Some companies transgressions can be seen as a guide of “what not to do” in terms of cybersecurity compliance: repeated violations, insufficient controls, multiple breaches yet no lessons learned, the list goes on. Carnival Cruise Line may be one of those companies. Carnival Cruise Line was fined $5 million on June 24th, 2022, for “significant” cybersecurity violations following four security breaches from 2019 to 2021, that exposed a large amount of sensitive customer data [1]. The investigation by New York State found that the company failed to implement several mandatory safeguards required under New York law. Furthermore, the cruise line allegedly repeatedly recertified compliance with New York’s Department of Financial Services (NYDFS) Cybersecurity Regulation even though they were not compliant. But let’s back up first and figure out how we got here.
New York’s Department of Financial Services enacted the NYDFS Cybersecurity Regulation (also known as 23 NYCRR 500) in 2017 to impose strict requirements for financial institutions to safeguard customer’s personal information. The law applies to all entities operating under or required to operate under the DFS licensure, registration or charter or are regulated by the DFS as well as covered entities including:
- State-charted banks
- Licensed lenders
- Private banks
- Foreign banks licensed to operate in New York
- Mortgage companies
- Insurance companies
- Service providers
The Regulation includes a list of requirements to safeguard information including creating a cybersecurity program, appointing a Chief Information Security Officer (CISO), implementing multi-factor authentication (MFA), conducting risk assessments, penetration tests and vulnerability assessments, among others.
Carnival Cruise Line was a licensed insurance producer in New York state and sold various insurance products, therefore was subject to DFS’s Cybersecurity Regulation law. The company failed to maintain certain safeguards required under 23 NYCRR 500 including:
- Failure to implement multi-factor authentication (MFA) despite the fact that the company suffered four data breaches between 2019 and 2021 including two ransomware attacks. Two of the breaches happened within three months of each other. Some of the information seized by hackers included passport numbers, Social Security numbers, employee credit card numbers and private health information.
- Failure to report the first breach to the Department as required by the regulation. Carnival waited 11 months to report the first breach (the breach window is 72 hours).
- Failure to conduct adequate cybersecurity training for their employees despite multiple breaches.
- Failure to implement sufficient risk-based policies and procedures designed to detect unauthorized access or use of, or tampering with, nonpublic information.
- Failure to annually certify compliance with the Cybersecurity Regulation for 2018, 2019 and 2020 (their filing was improper due to the company failing to implement the controls listed above).
As a result, their cybersecurity compliance certifications for the Cybersecurity Regulations law were improper.

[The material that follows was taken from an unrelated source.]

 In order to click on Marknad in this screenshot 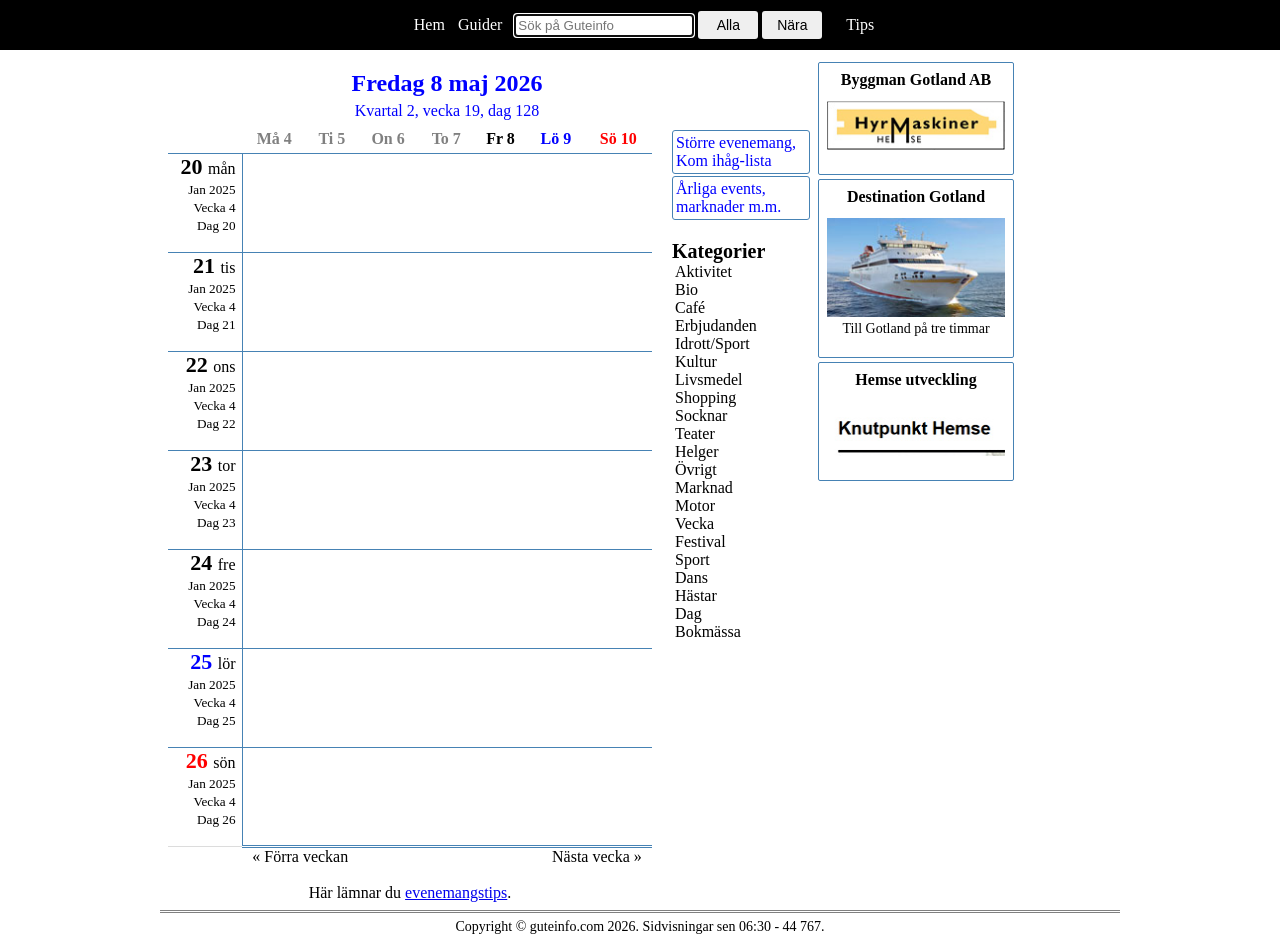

Besides the $5 million dollar fine, they also agreed to surrender their insurance provider licenses. They are not allowed to sell insurance in the state of New York until further notice. Carnival Cruise Line also recently settled a lawsuit brought by 45 state attorneys general and the District of Columbia for $1.25 million due to the first data breach in 2019[2]. The DFS Superintendent, Adrienne Harris who oversaw the investigation explained the importance of protecting personal information: “A data breach exposing personal data allows bad actors to, among other things, commit identity theft, which can have significant repercussions on an individual’s financial health. DFS will continue diligently enforcing its first-in-the-nation Cybersecurity Regulation to ensure that consumers’ personal, non-public, and sensitive data are protected.”[3] Companies should ensure they are fully compliant with applicable laws, or they could find themselves in a similar situation.
Review a copy of the consent order.
Also, it is worth noting that non-banking institutions, such as mortgage lenders, motor vehicle dealers, and payday lenders are now subject to compliance under the FTC Safeguards Rule. Under this rule, these institutions must develop, implement, and maintain a comprehensive security system to keep their customers’ information safe. The deadline for compliance is looming and failure to comply can result in restrictions and penalties by the FTC.